Dossier réalisé par Juliette POMMIER Depuis 1968, en France,
l’enseignement de l’architecture a vécu plus d’une dizaine de réformes et de
multiples restructurations (décrets de 1968, 1969, 1971, 1972, 1973, 1974,
1978, 1984, 1997, 2005, 2018). Cette histoire est celle d’une tension entre
deux modèles pédagogiques, l’École des beaux-arts et l’Université, à la
recherche d’un modèle français pensé en résonance de plus en plus étroite avec
le système européen. |
Fondée en 1819, l’École des Beaux-arts était organisée autour du système des ateliers verticaux : les étudiants y faisaient toute leur scolarité auprès d’un « patron », depuis l’admission en première année jusqu’au Grand Prix de Rome. L’apprentissage du projet domine alors la formation, rythmée par les concours d’émulation, les esquisses en loge et les jurys à huis clos, les quelques cours magistraux d’histoire, de théorie et de construction et par le travail en agence. Formés au dessin et au « parti », à la hiérarchie du plan et des volumes, au goût et aux ordres classiques, les architectes « diplômés par le gouvernement » sont reconnus internationalement. Mais au rayonnement succède la sclérose : après la Seconde Guerre mondiale, la formation s’embourbe dans une approche historiciste qui n’a plus sa place dans la ville moderne.
Après de timides
tentatives de réforme pour inscrire la formation dans l’actualité de la
Reconstruction et des Trente Glorieuses, les grèves de Mai 68 entraînent
la fermeture de la section architecture des Beaux-Arts et la fondation des
Unités pédagogiques d’architecture (UP). Calqué sur l’Université, le cursus est
réorganisé en trois cycles de deux ans : 1. les connaissances de base, 2.

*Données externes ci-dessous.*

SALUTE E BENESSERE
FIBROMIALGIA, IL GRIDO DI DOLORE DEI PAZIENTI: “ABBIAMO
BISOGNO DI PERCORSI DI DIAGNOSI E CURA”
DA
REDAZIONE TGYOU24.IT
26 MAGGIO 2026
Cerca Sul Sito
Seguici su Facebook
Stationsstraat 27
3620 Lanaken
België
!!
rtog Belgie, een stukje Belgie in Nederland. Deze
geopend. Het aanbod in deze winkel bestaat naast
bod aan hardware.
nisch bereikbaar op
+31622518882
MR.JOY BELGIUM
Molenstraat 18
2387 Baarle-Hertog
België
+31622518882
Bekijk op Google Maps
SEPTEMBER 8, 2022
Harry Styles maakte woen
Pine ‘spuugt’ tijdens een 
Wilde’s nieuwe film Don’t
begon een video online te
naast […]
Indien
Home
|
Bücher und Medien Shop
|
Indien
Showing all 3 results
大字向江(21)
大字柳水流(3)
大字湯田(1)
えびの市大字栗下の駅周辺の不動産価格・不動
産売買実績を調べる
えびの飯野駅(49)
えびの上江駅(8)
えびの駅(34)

la formation fondamentale à l’architecture et à l’urbanisme, 3. la formation
approfondie et l’initiation à la recherche. Pour la plupart, les UP se fondent
sur un rejet du modèle Beaux-Arts et une ouverture au modèle universitaire.

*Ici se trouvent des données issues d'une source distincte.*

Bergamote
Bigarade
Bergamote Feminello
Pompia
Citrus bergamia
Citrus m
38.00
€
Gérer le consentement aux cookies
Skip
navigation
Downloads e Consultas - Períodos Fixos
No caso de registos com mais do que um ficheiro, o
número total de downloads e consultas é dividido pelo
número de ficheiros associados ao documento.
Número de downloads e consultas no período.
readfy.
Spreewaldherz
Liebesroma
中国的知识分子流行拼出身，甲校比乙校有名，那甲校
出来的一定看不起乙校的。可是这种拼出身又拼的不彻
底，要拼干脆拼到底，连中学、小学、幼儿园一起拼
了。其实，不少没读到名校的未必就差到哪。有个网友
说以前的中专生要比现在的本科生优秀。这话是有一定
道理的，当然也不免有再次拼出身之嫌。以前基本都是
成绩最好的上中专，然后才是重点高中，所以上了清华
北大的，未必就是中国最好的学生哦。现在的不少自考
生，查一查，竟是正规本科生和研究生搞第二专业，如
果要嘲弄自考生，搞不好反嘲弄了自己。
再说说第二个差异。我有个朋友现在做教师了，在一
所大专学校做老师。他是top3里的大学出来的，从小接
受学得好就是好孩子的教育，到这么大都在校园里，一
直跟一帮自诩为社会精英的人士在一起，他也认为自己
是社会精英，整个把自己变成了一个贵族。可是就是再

Pour échapper à ce qui est dénoncé comme l’arbitraire de l’art, l’architecture
doit devenir une discipline universitaire reconnue et s’ouvrir à toutes les
sciences nécessaires à la construction de l’environnement : sciences
techniques, sciences sociales et histoire. Le champ de la représentation
s’ouvre aux arts plastiques, tandis que l’initiation à l’architecture intègre
l’analyse architecturale, le relevé ou l’exploration géométrique et
volumétrique des formes (basic design).
Les années 1970
constituent une période d’expérimentation foisonnante dans les UP, la tutelle
du ministère de la Culture leur laissant une grande liberté à l’intérieur d’un
cadre assez permissif établi par décret en 1971. Les nouvelles matières
s’accumulent, les équipes testent différentes modalités pluridisciplinaires, en
projet et plus tard en séminaire de recherche, les opportunités de pratique
opérationnelle se multiplient pour les étudiants qui s’impliquent dans la
recherche, la programmation, voire la maîtrise d’œuvre dès leurs études.

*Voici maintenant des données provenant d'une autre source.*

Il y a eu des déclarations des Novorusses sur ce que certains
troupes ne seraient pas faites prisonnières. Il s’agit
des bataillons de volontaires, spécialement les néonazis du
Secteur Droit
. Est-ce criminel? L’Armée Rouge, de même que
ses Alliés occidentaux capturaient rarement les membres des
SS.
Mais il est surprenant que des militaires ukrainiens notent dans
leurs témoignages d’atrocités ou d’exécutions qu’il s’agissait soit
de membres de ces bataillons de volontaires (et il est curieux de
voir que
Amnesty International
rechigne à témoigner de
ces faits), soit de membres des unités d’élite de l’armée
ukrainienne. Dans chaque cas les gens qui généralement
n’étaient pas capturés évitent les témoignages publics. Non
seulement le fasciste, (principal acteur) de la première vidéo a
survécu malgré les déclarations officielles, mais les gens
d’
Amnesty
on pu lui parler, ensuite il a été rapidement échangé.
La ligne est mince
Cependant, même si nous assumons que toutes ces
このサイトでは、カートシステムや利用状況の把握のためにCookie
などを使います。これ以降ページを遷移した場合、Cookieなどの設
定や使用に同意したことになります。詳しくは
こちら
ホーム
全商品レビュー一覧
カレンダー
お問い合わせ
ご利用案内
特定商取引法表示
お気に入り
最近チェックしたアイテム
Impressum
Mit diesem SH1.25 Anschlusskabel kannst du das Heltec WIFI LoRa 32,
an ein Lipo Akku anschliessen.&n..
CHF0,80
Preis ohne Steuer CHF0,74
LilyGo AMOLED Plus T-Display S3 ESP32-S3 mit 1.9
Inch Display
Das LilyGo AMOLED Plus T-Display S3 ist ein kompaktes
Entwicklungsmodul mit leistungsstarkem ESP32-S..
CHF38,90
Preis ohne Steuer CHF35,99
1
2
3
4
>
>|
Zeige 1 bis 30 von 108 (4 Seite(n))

L’expérimentation constructive est développée, tandis que l’ancrage territorial
des nouvelles équipes pédagogiques inaugure des coopérations avec les acteurs
locaux. L’engagement politique irrigue certaines UP, ouvrant à la pratique
participative, parfois aux luttes urbaines. L’émergence de la recherche
architecturale et urbaine au cours des années 1970 se traduit progressivement
dans les UP par la fondation de laboratoires et l’ouverture de premiers
séminaires d’initiation à la recherche.
Au fil des expériences,
la pédagogie est structurée par une meilleure complémentarité des enseignements
tout au long du cursus, mais cette ouverture pluridisciplinaire s’accompagne
parfois d’un effacement du projet : la tension entre les deux modèles se
déséquilibre alors vers l’Université, perdant la spécificité de l’enseignement
de l’architecture.
Restructuration,
collages
La réforme d’Ornano
(1978) institue un retour au numerus clausus sous la forme
d’un concours d’admission en fin de première année – il sera abrogé en
1982. L’enseignement de l’architecture change de tutelle et passe au ministère
de l’Environnement et du Cadre de vie, et la structure administrative et
financière des UP est consolidée par la création de conseils d’administration
et de commissions pour la pédagogie et la recherche (CPR). Mais cette réforme
n’aborde pas les contenus pédagogiques, qu’elle délègue désormais aux UP, sous
réserve d’une validation des programmes par une nouvelle instance nationale, le
Conseil supérieur de l’enseignement de l’architecture : c’est lui qui
favorise le retour au projet et au dessin.
Les réformes ultérieures
de 1984 puis 1997 viseront ce même rééquilibrage, tout en entraînant des
déséquilibres successifs. Alors que la recherche architecturale commence à se
structurer, la réforme de 1984 supprime le troisième cycle : le cursus se
déroule désormais en deux cycles de deux et trois ans, pour s’aligner sur
l’université et permettre des passerelles – mais en n’intégrant aucun
doctorat. Des formations postdiplômes sont alors créées, mais elles ne
concernent que les étudiants qui souhaitent se spécialiser ; néanmoins, le
diplôme conserve généralement la production d’un mémoire et d’un projet. La
création de certificats pluridisciplinaires instaure le regroupement
d’enseignements autour de thèmes partagés, mais cette opportunité de
restructuration est inégalement saisie selon les écoles, menant parfois à un
collage plus ou moins signifiant d’enseignements préexistants. Cet effet de
collage se retrouve dans les conflits de tendances qui animent les
établissements rebaptisés « écoles d’architecture » en 1984 – en
résonance avec l’éclectisation des doctrines et l’émergence du star-system.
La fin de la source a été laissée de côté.